The Supreme Court heard oral argument in Kisor v. Wilkie today, and it looks like at least one of the justices took MSLF’s brief to heart. Kisor deals with the question of how much, if any, deference courts should give to regulatory agency interpretations of their own regulations.
James Kisor, the plaintiff in the case, is a Vietnam veteran suffering from service-related PTSD who was denied benefits by the VA because of the agency’s strained interpretation of the meaning of the term “relevant evidence.” When he sued over the denial of benefits, both the trial court and the appeals court said they were required to follow the VA’s interpretation, regardless of whether they thought, in their independent legal judgment, that interpretation was a particularly reasonable one or not. And under the Supreme Court’s unfortunate “Auer deference” doctrine (named after Auer v. Robbins, the 1997 case giving the doctrine its name) that is exactly what lower courts are required to do.
Mountain States Legal Foundation (MSLF) filed an amicus curiae (“friend of the court”) brief in the Supreme Court in support of Mr. Kisor on behalf of retired Sergeant Major Jeff Howard, a decorated army veteran who, after retiring from the military, spent the next twelve years volunteering his time as a Veterans Service Officer, assisting fellow veterans apply for VA benefits.
In the brief, we told SGM Howard’s story and described the struggles he faced trying to unravel the complex, byzantine, and rapidly changing series of regulations necessary to get his veterans the medical care they deserved.
We also explained how Auer deference—a doctrine that allows government bureaucrats to effectively write, enforce, and interpret their own rules in violation of the Constitution’s careful separation of powers—makes it practically impossible for ordinary Americans to know ahead of time what the law actually means.
And it looks like Justice Gorsuch has been listening!
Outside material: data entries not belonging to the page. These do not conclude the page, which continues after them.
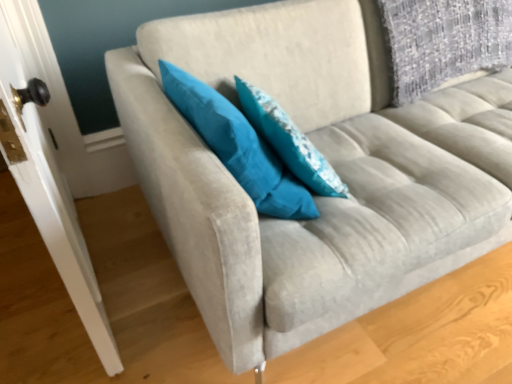 Question: In which direction should I rotate to look at teal fabric pillow at center, the 2th pillow viewed from the left?

Choices:
 (A) right
 (B) left

Answer: (A)

Question: Considering the relative sizes of teal fabric pillow at center, the 2th pillow viewed from the left, and teal fabric pillow at center, placed as the second pillow when sorted from right to left, in the image provided, is teal fabric pillow at center, the 2th pillow viewed from the left, thinner than teal fabric pillow at center, placed as the second pillow when sorted from right to left,?

Choices:
 (A) yes
 (B) no

Answer: (A)

Question: Considering the relative sizes of teal fabric pillow at center, the 2th pillow viewed from the left, and teal fabric pillow at center, placed as the second pillow when sorted from right to left, in the image provided, is teal fabric pillow at center, the 2th pillow viewed from the left, shorter than teal fabric pillow at center, placed as the second pillow when sorted from right to left,?

Choices:
 (A) yes
 (B) no

Answer: (A)

Question: Is teal fabric pillow at center, the 2th pillow viewed from the left, taller than teal fabric pillow at center, placed as the second pillow when sorted from right to left?

Choices:
 (A) no
 (B) yes

Answer: (A)

Question: Are teal fabric pillow at center, the 2th pillow viewed from the left, and teal fabric pillow at center, the 1th pillow in the left-to-right sequence, located far from each other?

Choices:
 (A) no
 (B) yes

Answer: (A)

Question: Considering the relative positions of teal fabric pillow at center, the 2th pillow viewed from the left, and teal fabric pillow at center, placed as the second pillow when sorted from right to left, in the image provided, is teal fabric pillow at center, the 2th pillow viewed from the left, in front of teal fabric pillow at center, placed as the second pillow when sorted from right to left,?

Choices:
 (A) no
 (B) yes

Answer: (A)

Question: Could you tell me if teal fabric pillow at center, the 2th pillow viewed from the left, is facing teal fabric pillow at center, the 1th pillow in the left-to-right sequence?

Choices:
 (A) yes
 (B) no

Answer: (B)

Question: From the image's perspective, is teal fabric pillow at center, which is the first pillow from right to left, under white glossy door handle at left?

Choices:
 (A) yes
 (B) no

Answer: (B)

Question: Is teal fabric pillow at center, which is the first pillow from right to left, thinner than white glossy door handle at left?

Choices:
 (A) yes
 (B) no

Answer: (B)

Question: Does teal fabric pillow at center, which is the first pillow from right to left, contain white glossy door handle at left?

Choices:
 (A) yes
 (B) no

Answer: (B)

Question: Considering the relative sizes of teal fabric pillow at center, the 2th pillow viewed from the left, and white glossy door handle at left in the image provided, is teal fabric pillow at center, the 2th pillow viewed from the left, smaller than white glossy door handle at left?

Choices:
 (A) yes
 (B) no

Answer: (A)

Question: Is teal fabric pillow at center, the 2th pillow viewed from the left, shorter than white glossy door handle at left?

Choices:
 (A) no
 (B) yes

Answer: (B)

Question: Considering the relative positions of teal fabric pillow at center, which is the first pillow from right to left, and white glossy door handle at left in the image provided, is teal fabric pillow at center, which is the first pillow from right to left, behind white glossy door handle at left?

Choices:
 (A) no
 (B) yes

Answer: (B)

Question: Is white glossy door handle at left positioned in front of teal fabric pillow at center, the 2th pillow viewed from the left?

Choices:
 (A) yes
 (B) no

Answer: (A) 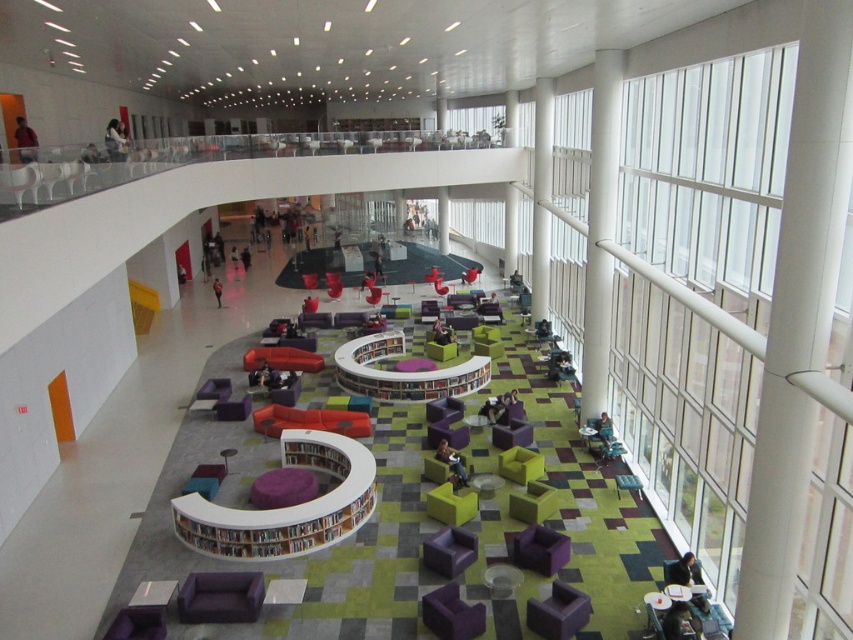 Can you confirm if matte black table at center is thinner than white smooth pillar at upper center?

Incorrect, matte black table at center's width is not less than white smooth pillar at upper center's.

Does matte black table at center have a greater width compared to white smooth pillar at upper center?

Indeed, matte black table at center has a greater width compared to white smooth pillar at upper center.

Measure the distance between point [334,266] and camera.

Point [334,266] is 119.87 feet from camera.

Locate an element on the screen. matte black table at center is located at coordinates (326, 266).

Between purple fabric couches at center and teal fabric chair at lower right, which one is positioned higher?

Positioned higher is purple fabric couches at center.

Which is more to the right, purple fabric couches at center or teal fabric chair at lower right?

Positioned to the right is teal fabric chair at lower right.

Between point (386, 554) and point (630, 477), which one is positioned in front?

Point (386, 554)

What are the coordinates of `purple fabric couches at center` in the screenshot? It's located at (302, 556).

Does point (305, 456) come closer to viewer compared to point (335, 291)?

Yes, it is.

Does white wood bookshelf at center appear on the right side of purple fabric chair at center?

Correct, you'll find white wood bookshelf at center to the right of purple fabric chair at center.

Identify the location of white wood bookshelf at center. (287, 506).

Locate an element on the screen. Image resolution: width=853 pixels, height=640 pixels. white wood bookshelf at center is located at coordinates (287, 506). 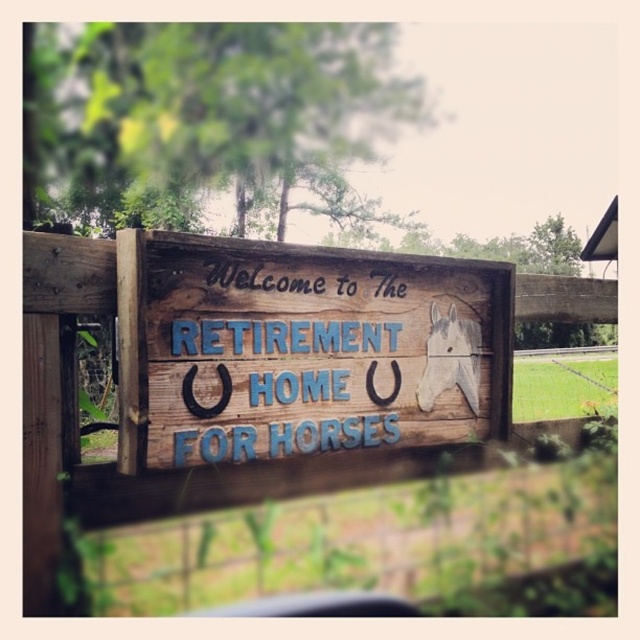 Question: Among these points, which one is farthest from the camera?

Choices:
 (A) (330, 408)
 (B) (221, 417)

Answer: (A)

Question: Is weathered wood sign at center wider than white painted wood horse at center?

Choices:
 (A) no
 (B) yes

Answer: (B)

Question: Which object is closer to the camera taking this photo?

Choices:
 (A) weathered wood sign at center
 (B) white painted wood horse at center

Answer: (A)

Question: Is weathered wood sign at center positioned in front of white painted wood horse at center?

Choices:
 (A) yes
 (B) no

Answer: (A)

Question: Which of the following is the closest to the observer?

Choices:
 (A) (474, 381)
 (B) (461, 380)

Answer: (B)

Question: Can you confirm if weathered wood sign at center is wider than white painted wood horse at center?

Choices:
 (A) yes
 (B) no

Answer: (A) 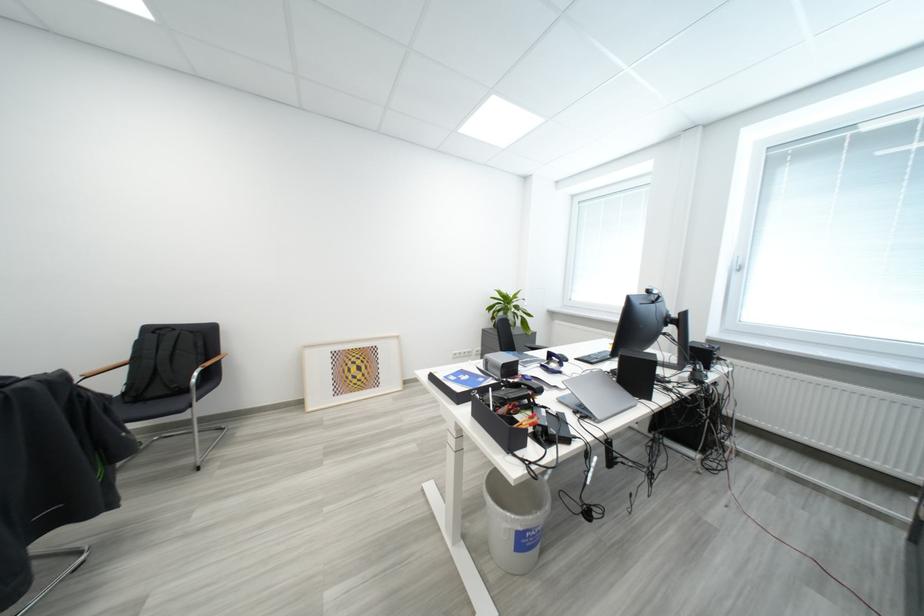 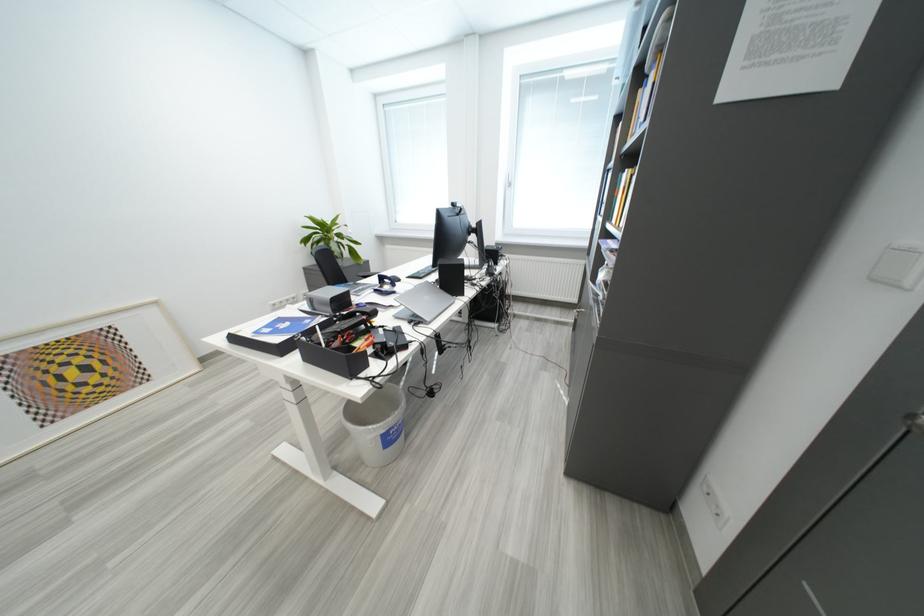 Find the pixel in the second image that matches (x=642, y=379) in the first image.

(459, 283) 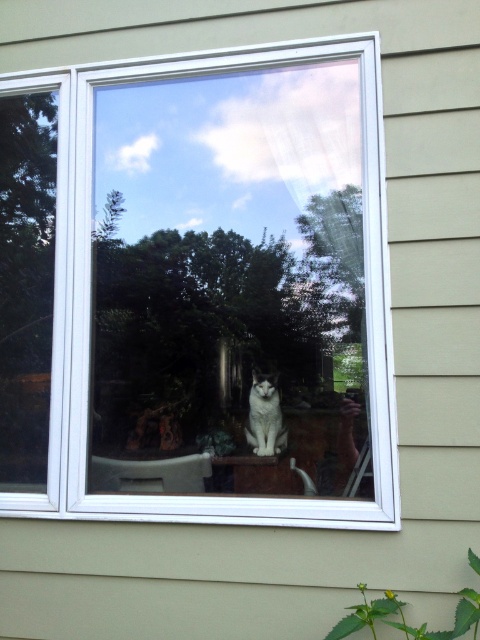 Question: Can you confirm if white plastic window at center is thinner than white fur cat at center?

Choices:
 (A) yes
 (B) no

Answer: (B)

Question: Does white plastic window at center appear on the right side of white fur cat at center?

Choices:
 (A) yes
 (B) no

Answer: (B)

Question: Can you confirm if white plastic window at center is positioned to the left of white fur cat at center?

Choices:
 (A) no
 (B) yes

Answer: (B)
During a line of questioning directed at the government’s lawyer, the justice brought up a central argument in our brief, reminding the government that the veterans who actually have to work with the VA on a regular basis say that Auer deference “provides highly unstable rules that they have to guess at all the time,” and further stating that he doubted the sincerity of the government’s concern for the private interests of those it regulates, when the regulated people themselves are almost entirely opposed to the government’s position.
While we won’t know the outcome of this case until the Supreme Court releases its opinions for the term later this Spring, it’s heartening to see that at least one of the justices recognizes the clear harm Auer deference inflicts on the ordinary people who have to deal with agencies every day, and is unwilling to uncritically take government claims of good faith at face value.
Only time will tell whether MSLF and Neil Gorsuch will be able to convince the rest of the Court that Auer needs to go, but we’re off to a good start.